ABSCF (Carbon-Fiber Reinforced ABS) for FDM

Material Profile: ABSCF (Carbon-Fiber Reinforced ABS, ABS-CF10) for FDM

FDM Engineering Material Technical Report Series

Compiled from manufacturer technical datasheets and peer-reviewed literature

Abstract—ABSCF combines standard ABS with chopped carbon fiber (typically 10–20 wt%) to deliver substantially higher stiffness while retaining ABS's ease of printing and post-processability.
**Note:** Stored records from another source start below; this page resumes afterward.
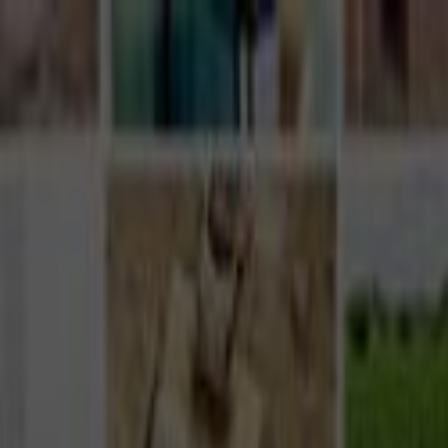
Giriş Yap
Kayıt Ol
Usta Ol - İş Fırsatları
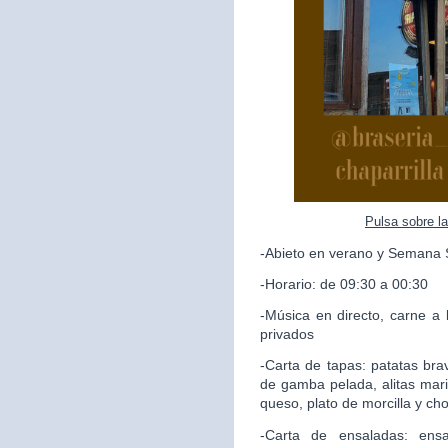
Pulsa sobre l
-Abieto en verano y Semana 
-Horario: de 09:30 a 00:30
-Música en directo, carne a 
privados
-Carta de tapas: patatas brav
de gamba pelada, alitas mari
queso, plato de morcilla y ch
-Carta de ensaladas: ensa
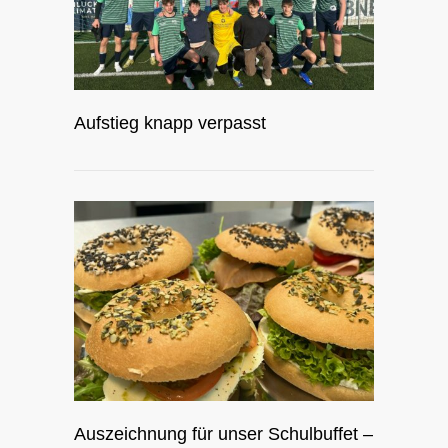
Aufstieg knapp verpasst
Auszeichnung für unser Schulbuffet –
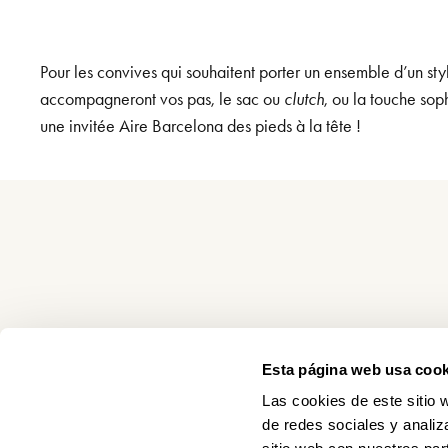
Pour les convives qui souhaitent porter un ensemble d’un style
accompagneront vos pas, le sac ou
clutch
, ou la touche sop
une invitée Aire Barcelona des pieds à la tête !
Esta página web usa cook
Las cookies de este sitio 
de redes sociales y analiz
Stratasys ABS-CF10 — the canonical example with 10 wt% chopped CF — is reported to be 50% stiffer and 15% stronger than standard ABS while maintaining low moisture sensitivity.

Index Terms—additive manufacturing, FDM, ABS, carbon fiber, composite, tooling.

I.  MATERIAL IDENTIFICATION

This section establishes the canonical names and commercial designations under which the material is supplied.

A.  Designation

Trade name: ABS-CF10™ (Stratasys); equivalents include Bambu ABS-CF, Siraya Tech ABS-CF, 3DXTech CarbonX™ ABS+CF.

B.  Full Chemical Name

ABS terpolymer matrix with chopped carbon fiber reinforcement (PAN-derived, length 100–300 µm, diameter ~7 µm).

C.  Aliases and Alternative Designations

Alias

Origin / Usage

ABS-CF10

Stratasys grade with 10 wt% CF

ABS-CF20

20 wt% CF variants

CF-ABS

Generic descriptor

CarbonX™ ABS-CF

3DXTech grade

II.  COMPOSITION AND MOLECULAR STRUCTURE

A.  Empirical Chemical Formula

Matrix: ABS terpolymer (see ABS Enhanced for matrix formula). Reinforcement: ≥ 92% elemental carbon (PAN-derived chopped fiber).

Fig. 1.  Repeating unit / structural schematic of the polymer matrix.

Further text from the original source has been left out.